Tuesday, February 10, 2015

Sunday, February 1, 2015

L'expérience de l'ennemi est nécessaire


Les erreurs sont toutes fatales, et c'est là tout ce qui se transmet car la vérité ne se prête à aucun compromis : ne se compromet pas même en se promettant.

Ne s’apprend nulle part mais prend (feu) où elle veut bien.

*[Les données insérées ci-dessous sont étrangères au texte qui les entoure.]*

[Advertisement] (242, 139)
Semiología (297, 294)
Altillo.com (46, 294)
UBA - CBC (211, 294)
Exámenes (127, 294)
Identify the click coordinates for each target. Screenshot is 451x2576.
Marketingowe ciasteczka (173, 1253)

Il est clair qu’à chaque fois que j’approche de la fin, au lieu d’avoir le sens de l’accomplissement (en-œuvre : ενεργεια : énergie : entéléchie), j’éprouve un besoin urgent de quitter ce à quoi j’ai travaillé, Héraclite depuis je ne sais plus combien d’années; il me faut lui donner congé comme dit le poème Génie de Rimbaud qui est encore la meilleure traduction de ce fragment que Heidegger présente comme alternative à toute morale éthique humaniste : ἦθος ἀνθρώπωι δαίμων. Encore aujourd’hui je ne saurais pas traduire mot pour mot, même si je ne cesse de les creuser pour les entendre parler : ἦθος = ethos ἀνθρώπωι = pour l’anthrope (autrement dit « genre humain ») δαίμων = ? C’est justement le ? qui commande l’ethos pour les hommes : ils ne savent pas ce qui les tient au point de forger leur manière habituelle d’être, leur « caractère ».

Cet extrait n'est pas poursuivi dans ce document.